Communication is vital to the health of a relationship and yet so many struggle with it because they aren’t aware of the barriers that block it.  Unless these barriers are removed, a couple will time and again fall into the same old patterns and wonder why they can’t communicate – why they can’t understand each other and successfully move through problems and situations that arise.

Find out how to quickly turn your marriage around and create the love and intimacy you want

Below are several of the barriers to good communication.  If you both are aware of them and do your best to remove them, you will be amazed at the depth of communication that you will experience.  You will begin to connect with your mate and experience a new intimacy in your communication.

  • Wrong time and place.

It is so important that the environment be conducive to communication.  Generally, this means that communication should take place where and when there will be a minimal amount of interruption.  You cannot openly and freely communicate if there are children in the room or if they might interrupt your conversation. Loud music or the television, especially when a favorite team is playing, make communication difficult, if not impossible!

  • Not being “present.”

 If you cannot be fully present for the conversation, i.e. if your mind and thoughts are somewhere else, such as at the job, good communication will not happen.  Your partner will sense your distance and may interpret the situation to be that you are not interested in something that is vitally important to them. It would be better to explain that you are distracted and unable to focus on the conversation at the moment.  Set at time with your mate when you can give the conversation, and them, your full attention.

  • Not understanding your mate’s conversational style.

For some, conversation is for the purpose of communicating information and solving problems. They tend to be more direct and/or logical.  For others, conversation is more about connecting on an emotional level.  Conversation is verbal affection and doesn’t have to solve anything.  That’s not the point.  There is a time for both and you and your mate need to understand each other’s style, but also know when to use which conversational style. Solving problems is important, but so is verbal intimacy!

  • Making assumptions.

No doubt, this is the #1 barrier to communication.  None of us are mind readers, and yet how often do we assume that we know what our partner is going to say?  We have already decided in our mind that we know what their thoughts and ideas are and have planned our rebuttal.  A good rule to apply to communication is “listen to learn”.  You don’t always know what your mate will say and, if you will really listen to them, you might learn something that you don’t know about them or the situation.  If you don’t you will miss out on their perspective which could give you new insight or understanding.

  • Unsolicited advice-giving.

If your mate wants your advice, they will ask for it!  Listen with your mouth closed.  It is most likely that they just need to vent their feelings to someone safe.  In getting it out, they often figure out their own solution.  You play a valuable role simply by being present and engaged with them.

  • “Sandbagging”

If you want to shut down a conversation, just start piling up problem after problem, issue after issue in a conversation. Your mate will be overwhelmed and frustrated, not knowing where to start. Pick a topic and stay with it until you both have said what you want or need to say.
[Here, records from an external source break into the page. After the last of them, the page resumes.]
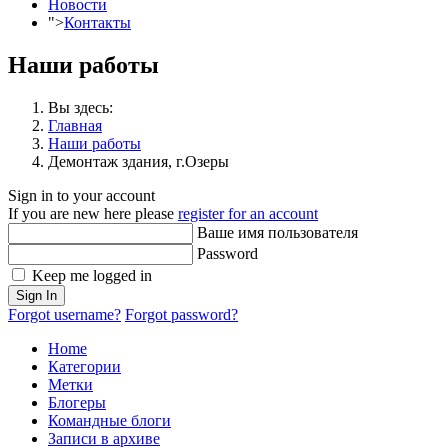
Новости
">
Контакты
Наши работы
Вы здесь:
Главная
Наши работы
Демонтаж здания, г.Озеры
Sign in to your account
If you are new here please
register for an account
Ваше имя пользователя
Password
Keep me logged in
Sign In
Forgot username?
Forgot password?
Home
Категории
Метки
Блогеры
Командные блоги
Записи в архиве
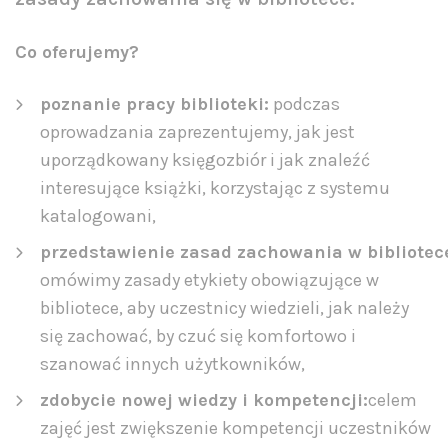
Co oferujemy?
poznanie pracy biblioteki:
podczas
oprowadzania zaprezentujemy, jak jest
uporządkowany księgozbiór i jak znaleźć
interesujące książki, korzystając z systemu
katalogowani,
przedstawienie zasad zachowania w bibliotec
omówimy zasady etykiety obowiązujące w
bibliotece, aby uczestnicy wiedzieli, jak należy
się zachować, by czuć się komfortowo i
szanować innych użytkowników,
zdobycie nowej wiedzy i kompetencji:
celem
zajęć jest zwiększenie kompetencji uczestników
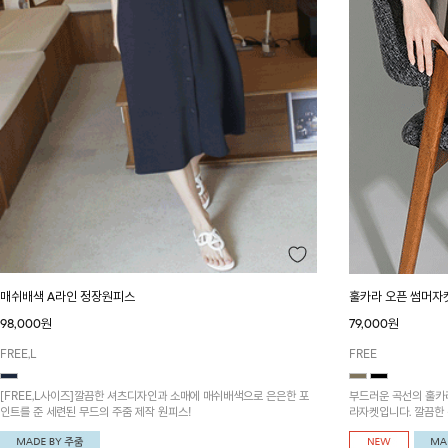
매쉬배색 A라인 정장원피스
훌카라 오픈 썸머자
98,000원
79,000원
FREE,L
FREE
[FREE,L사이즈]깔끔한 셔츠디자인과 소매에 매쉬배색으로 은은한 포
부드러운 곡선의 훌카
인트를 준 세련된 무드의 주줌 제작 원피스!
라자켓입니다. 깔끔한
하기 좋아요~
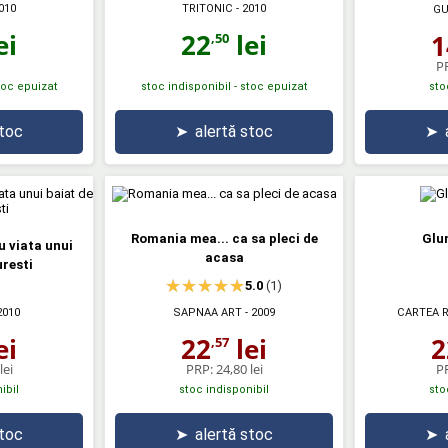
010
TRITONIC
- 2010
GU
ei
22
lei
1
,50
P
stoc epuizat
stoc indisponibil - stoc epuizat
sto
stoc
➤
alertă stoc
➤
Romania mea... ca sa pleci de
Glu
u viata unui
acasa
resti
5.0
(1)
2010
SAPNAA ART
- 2009
CARTEA 
ei
22
lei
2
,57
lei
PRP:
24,80 lei
P
ibil
stoc indisponibil
sto
stoc
➤
alertă stoc
➤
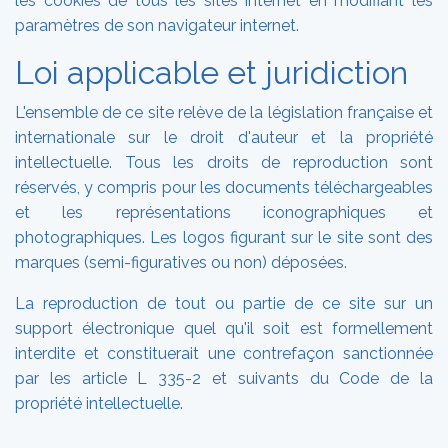
les cookies de tous les sites internet en modifiant les
paramètres de son navigateur internet.
Loi applicable et juridiction
L'ensemble de ce site relève de la législation française et
internationale sur le droit d'auteur et la propriété
intellectuelle. Tous les droits de reproduction sont
réservés, y compris pour les documents téléchargeables
et les représentations iconographiques et
photographiques. Les logos figurant sur le site sont des
marques (semi-figuratives ou non) déposées.
La reproduction de tout ou partie de ce site sur un
support électronique quel qu'il soit est formellement
interdite et constituerait une contrefaçon sanctionnée
par les article L 335-2 et suivants du Code de la
propriété intellectuelle.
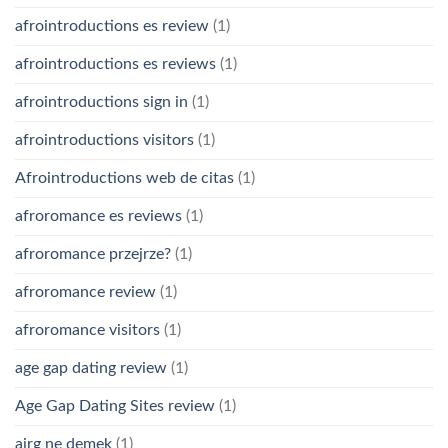
afrointroductions es review
(1)
afrointroductions es reviews
(1)
afrointroductions sign in
(1)
afrointroductions visitors
(1)
Afrointroductions web de citas
(1)
afroromance es reviews
(1)
afroromance przejrze?
(1)
afroromance review
(1)
afroromance visitors
(1)
age gap dating review
(1)
Age Gap Dating Sites review
(1)
airg ne demek
(1)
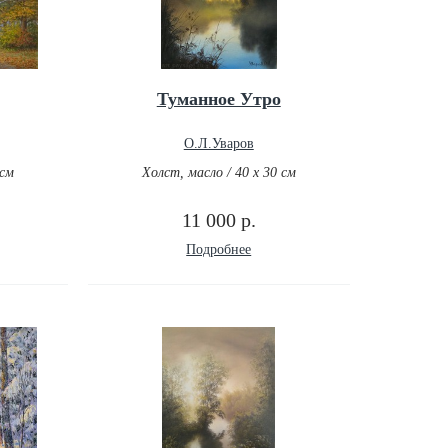
Туманное Утро
О.Л.Уваров
 см
Холст, масло / 40 х 30 см
11 000 р.
Подробнее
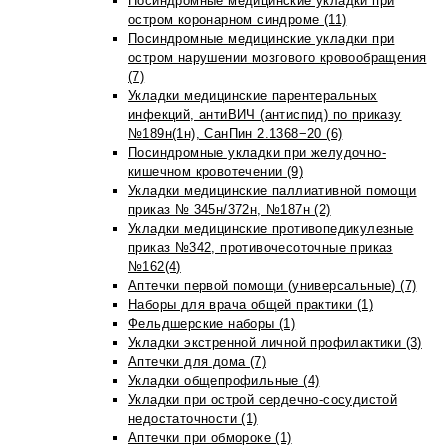
Посиндромные медицинские укладки при
остром коронарном синдроме (11)
Посиндромные медицинские укладки при
остром нарушении мозгового кровообращения
(7)
Укладки медицинские парентеральных
инфекций, антиВИЧ (антиспид) по приказу
№189н(1н), СанПин 2.1368−20 (6)
Посиндромные укладки при желудочно-
кишечном кровотечении (9)
Укладки медицинские паллиативной помощи
приказ № 345н/372н, №187н (2)
Укладки медицинские противопедикулезные
приказ №342, противочесоточные приказ
№162(4)
Аптечки первой помощи (универсальные) (7)
Наборы для врача общей практики (1)
Фельдшерские наборы (1)
Укладки экстренной личной профилактики (3)
Аптечки для дома (7)
Укладки общепрофильные (4)
Укладки при острой сердечно-сосудистой
недостаточности (1)
Аптечки при обмороке (1)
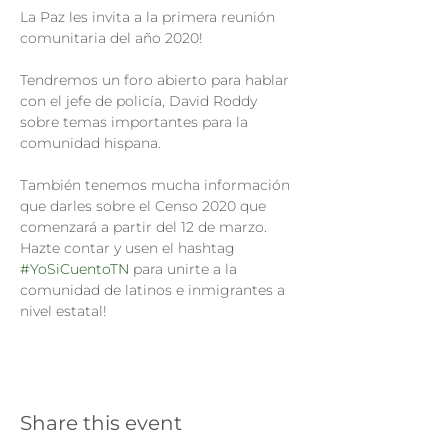
La Paz les invita a la primera reunión 
Tendremos un foro abierto para hablar 
con el jefe de policía, David Roddy 
sobre temas importantes para la 
También tenemos mucha información 
que darles sobre el Censo 2020 que 
comenzará a partir del 12 de marzo. 
Hazte contar y usen el hashtag 
#YoSiCuentoTN
 para unirte a la 
comunidad de latinos e inmigrantes a 
nivel estatal!
Share this event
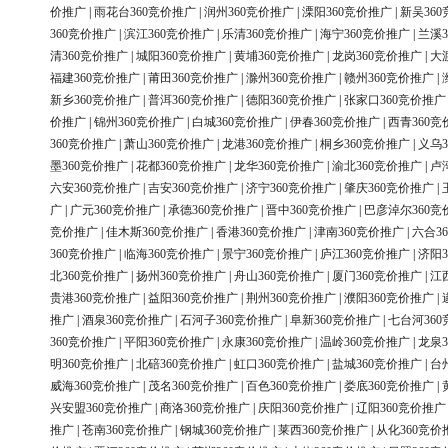
价推广
|
雨花台360竞价推广
|
润州360竞价推广
|
溧阳360竞价推广
|
新吴36
360竞价推广
|
滨江360竞价推广
|
乐清360竞价推广
|
海宁360竞价推广
|
兰溪3
清360竞价推广
|
城阳360竞价推广
|
黄埔360竞价推广
|
龙岗360竞价推广
|
大
福建360竞价推广
|
莆田360竞价推广
|
滁州360竞价推广
|
赣州360竞价推广
|
新乡360竞价推广
|
普洱360竞价推广
|
德阳360竞价推广
|
张家口360竞价推广
价推广
|
锦州360竞价推广
|
白城360竞价推广
|
伊春360竞价推广
|
西青360竞
360竞价推广
|
萧山360竞价推广
|
龙港360竞价推广
|
桐乡360竞价推广
|
义乌3
墨360竞价推广
|
花都360竞价推广
|
龙华360竞价推广
|
渝北360竞价推广
|
卢
六安360竞价推广
|
吉安360竞价推广
|
济宁360竞价推广
|
肇庆360竞价推广
|
广
|
广元360竞价推广
|
承德360竞价推广
|
晋中360竞价推广
|
巴彦淖尔360竞
竞价推广
|
佳木斯360竞价推广
|
香港360竞价推广
|
津南360竞价推广
|
六合3
360竞价推广
|
临海360竞价推广
|
景宁360竞价推广
|
庐江360竞价推广
|
济阳3
北360竞价推广
|
扬州360竞价推广
|
舟山360竞价推广
|
厦门360竞价推广
|
江
贵港360竞价推广
|
益阳360竞价推广
|
荆州360竞价推广
|
濮阳360竞价推广
|
推广
|
酒泉360竞价推广
|
石河子360竞价推广
|
阜新360竞价推广
|
七台河36
360竞价推广
|
平阳360竞价推广
|
永康360竞价推广
|
温岭360竞价推广
|
龙泉3
明360竞价推广
|
北碚360竞价推广
|
虹口360竞价推广
|
盐城360竞价推广
|
台
威海360竞价推广
|
茂名360竞价推广
|
百色360竞价推广
|
娄底360竞价推广
|
兴安盟360竞价推广
|
商洛360竞价推广
|
庆阳360竞价推广
|
辽阳360竞价推广
推广
|
苍南360竞价推广
|
钢城360竞价推广
|
莱西360竞价推广
|
从化360竞价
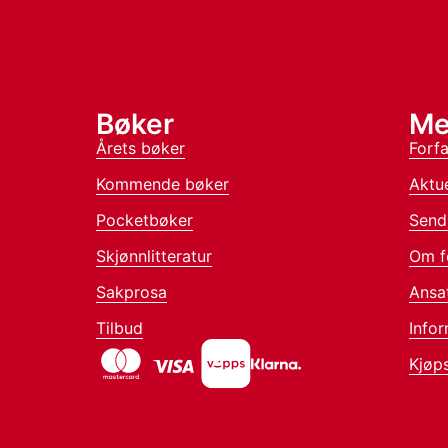
Bøker
Me
Årets bøker
Forfa
Kommende bøker
Aktue
Pocketbøker
Send
Skjønnlitteratur
Om f
Sakprosa
Ansa
Tilbud
Infor
Kjøps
  • Intimidating or irritating tone

Your tone will communicate more than your words will. If you have a leadership-type personality, you will need to be particularly careful and mindful of the tone that you use. You could easily intimidate your mate if they have a more shy or introverted personality. Your job could also influence the tone that you use with your mate. If you give commands at work, you can easily fall into the behavior of giving commands at home.   Nagging tones, such as whining and complaining ones, are irritating and counter-productive in communication as well.

Be sure to check in later for part 2 of this blog.

  • How can we improve communication in our relationship?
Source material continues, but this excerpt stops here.